Macklin Celebrini stripped the red wings of any remaining dignity

The California road trip isn’t what it used to be. About a decade ago, a team traveling from the East into the Golden State would have to duel three Cup contenders in quick succession: Los Angeles, Anaheim and San Jose. But now, with both the Ducks and Sharks struggling through extended rebuilds and the Kings without a playoff series win since 2014, the trip’s most feared enemy is jet lag. Nevertheless, the Detroit Red Wings still spent a long weekend finding a way to lose all three meetings, plunging themselves into a precarious early season position that already threatens to extend their postseason drought to nine years.

The Ducks game to open the trip was the most frustrating as a 3-1 Detroit lead near the end of the second evaporated into a 6-4 defeat. In back-to-backs against the Kings, head coach Derek Lalonde’s boys fell asleep to a 4-1 loss. In San Jose on Monday, the team salvaged a point thanks to an effective power play that helped send the game to overtime, but still left the building as losers due to the No. 1 overall pick. 1, Macklin Celebrini’s three-on-three knockout punch.

It was a different young shark, William Eklund, who picked up his team with a pair of goals to keep up with the Wings in the first half of the game. (The other one came out pretty ugly Cam Talbot botch in net.) But after the talented Red Wings trio of Dylan Larkin, Lucas Raymond and Alex DeBrincat orchestrated a five-on-four tie with two minutes left in the third, Celebrini stepped into the spotlight.

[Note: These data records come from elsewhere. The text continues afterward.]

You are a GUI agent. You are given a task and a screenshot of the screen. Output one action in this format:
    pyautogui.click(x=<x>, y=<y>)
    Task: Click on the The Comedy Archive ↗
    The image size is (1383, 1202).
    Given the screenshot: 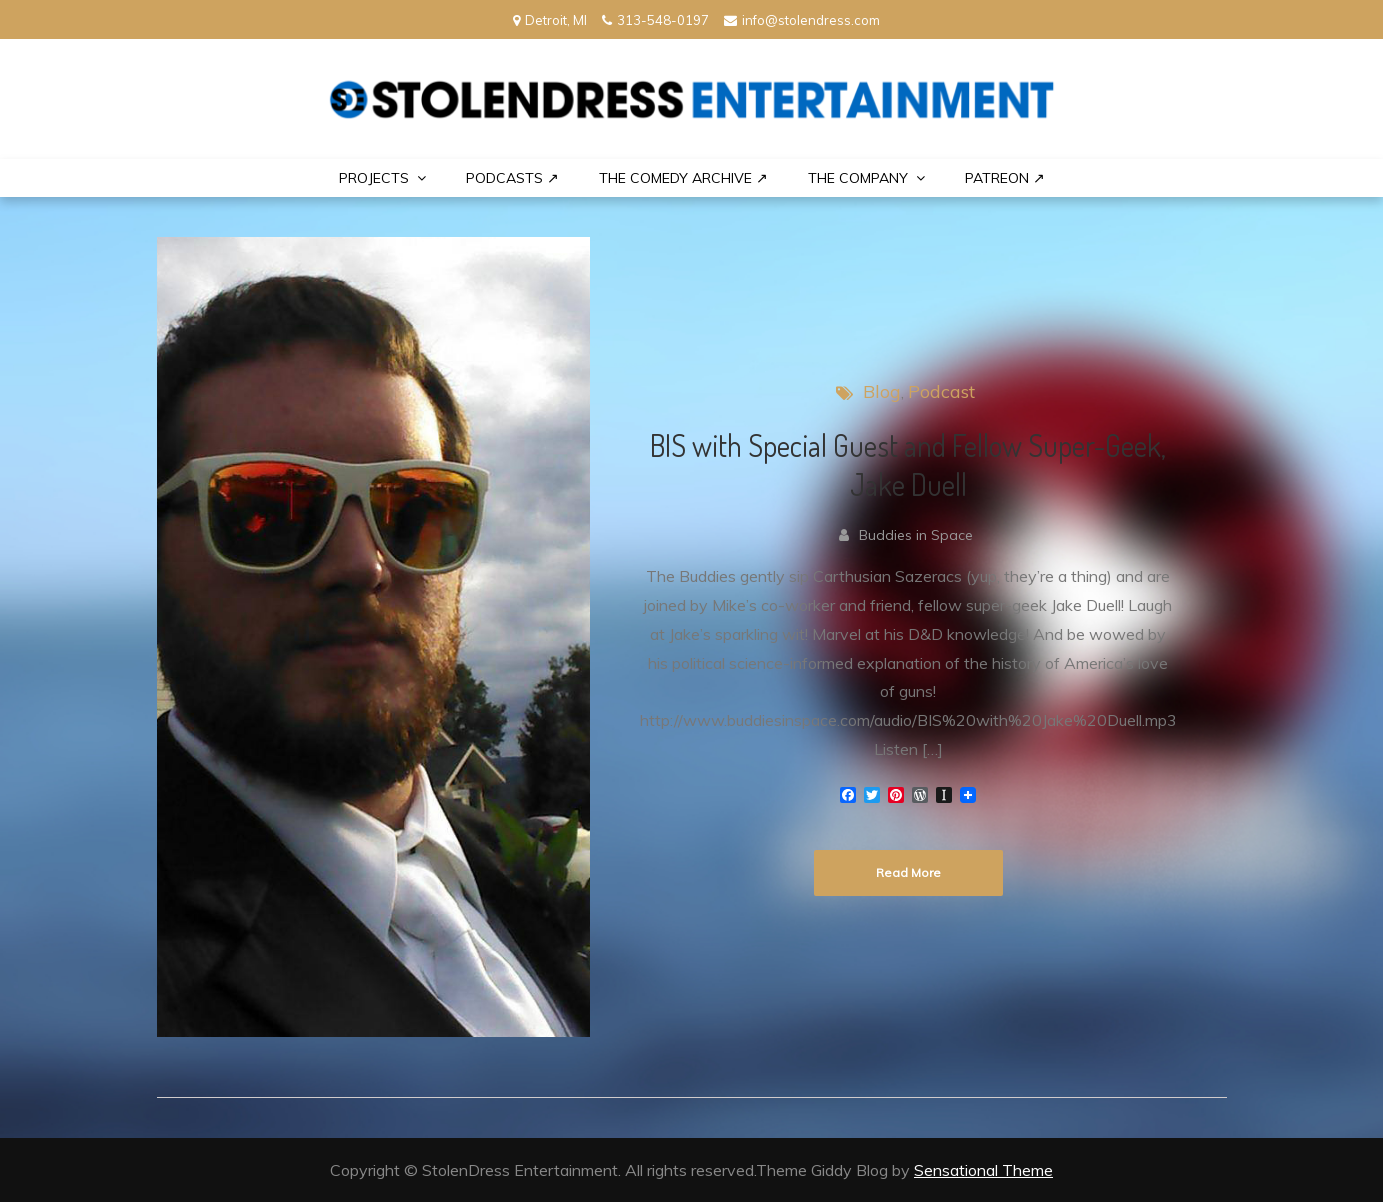 What is the action you would take?
    pyautogui.click(x=683, y=178)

Into a line change while San Jose kept possession behind their own net, the 18-year-old skated behind Mikael Granlund as the elder Shark brought the puck all the way to the O-zone before feeding it to the speedy prodigy on the far left. Detroit had no hope of stopping him. Patrick Kane was picked off by Granlund and could only swipe the puck weakly. Simon Edvinsson covered the other half of the ice and was too slow to get over. And DeBrincat, getting the worst of it, whipped out a poke check as Celebrini maneuvered around him like roadkill. The close range shot was perfectly placed outside Talbot’s padding and in.

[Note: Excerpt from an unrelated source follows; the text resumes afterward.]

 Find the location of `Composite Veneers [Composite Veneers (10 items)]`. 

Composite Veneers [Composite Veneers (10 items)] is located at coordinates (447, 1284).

The Sharks are 6-10-4 and remain defensively compromised, but their fans can take a win like this, fueled by Eklund and Celebrini, as a harbinger of better times for the franchise to come. Red Wings fans, on the other hand, are starting to think about who will coach the team next, as their 7-9-2 record ranks behind only Pittsburgh and Montreal in the East.

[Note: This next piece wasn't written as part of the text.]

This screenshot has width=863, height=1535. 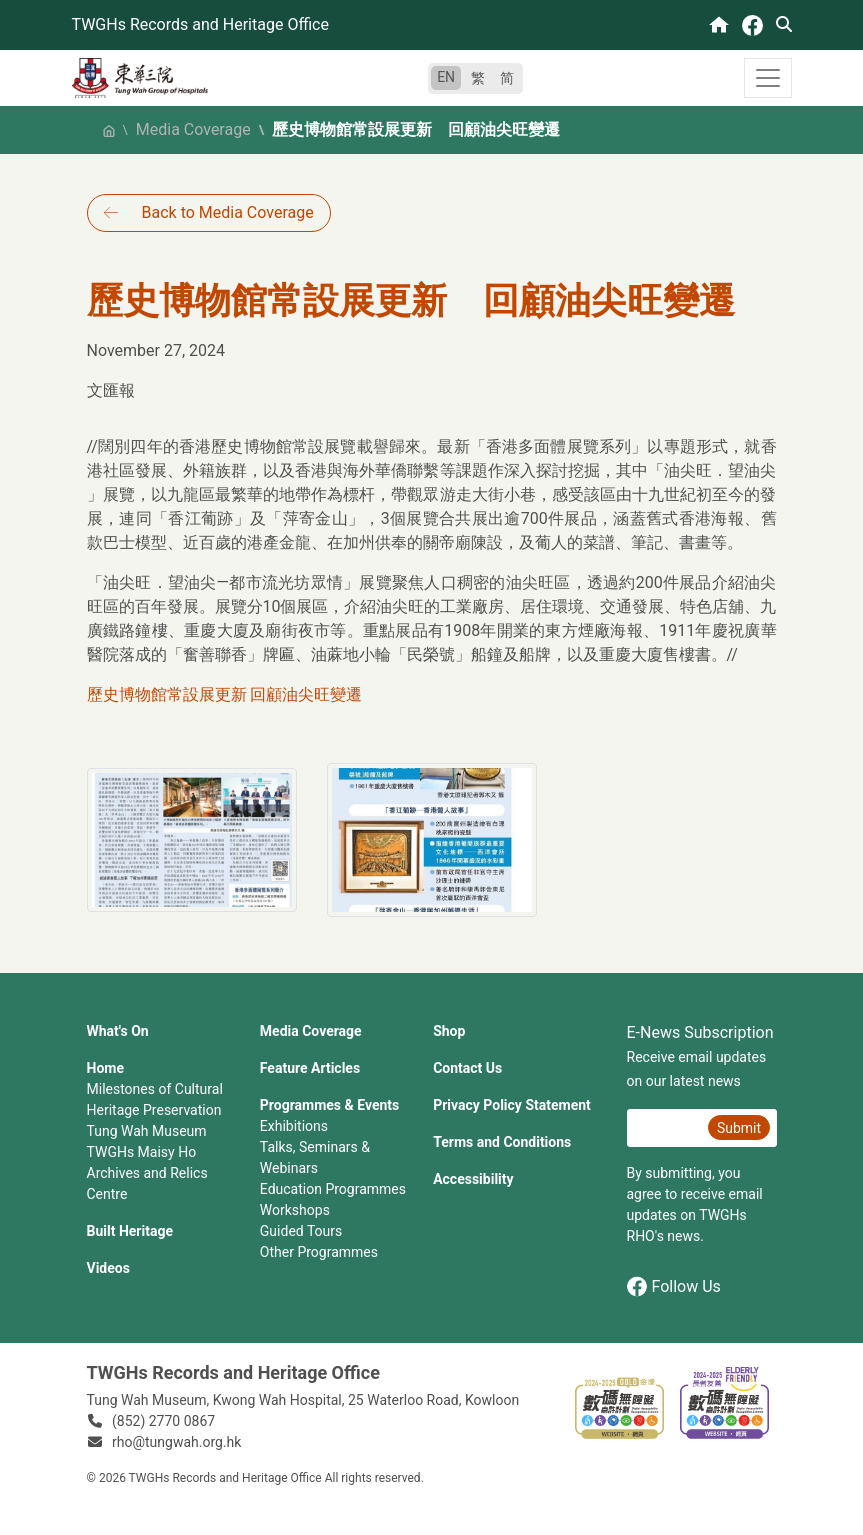 I want to click on Feature Articles, so click(x=310, y=1068).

It’s not the slow start really at Lalonde. Detroit’s roster took a definite step back after losing a close game for the eighth seed last spring. The priority this summer was to sign cornerstones Moritz Seider and Lucas Raymond to long-term extensions, and in doing so while remaining under the cap, the Wings had to shed assets. With significant veteran signings from GM Steve Yzerman like Andrew Copp, JT Compher and Ben Chiarot continuing to hinder the team, the Wings banked on either a jump in goaltending efficiency or exciting player development just to stay afloat. On the first front, Talbot has been solid, but still not enough. For the youngsters, 21-year-old defender Edvinsson is a bright spot as a big man with skill who knows how to use his body to his advantage, but even his job has been simply to close the gap after Shayne. Gostisbehere’s exit.

Everything the Red Wings are doing right now feels like bailing buckets of water out of a leaking rowboat. And I suppose when a team’s situation gets this bleak, it means it’s time for the coach. Even if Lalonde is traded for another guy in a suit, Detroit’s problems won’t go away. This is simply not a good enough lineup to hang with the rest of the division. It couldn’t even handle California.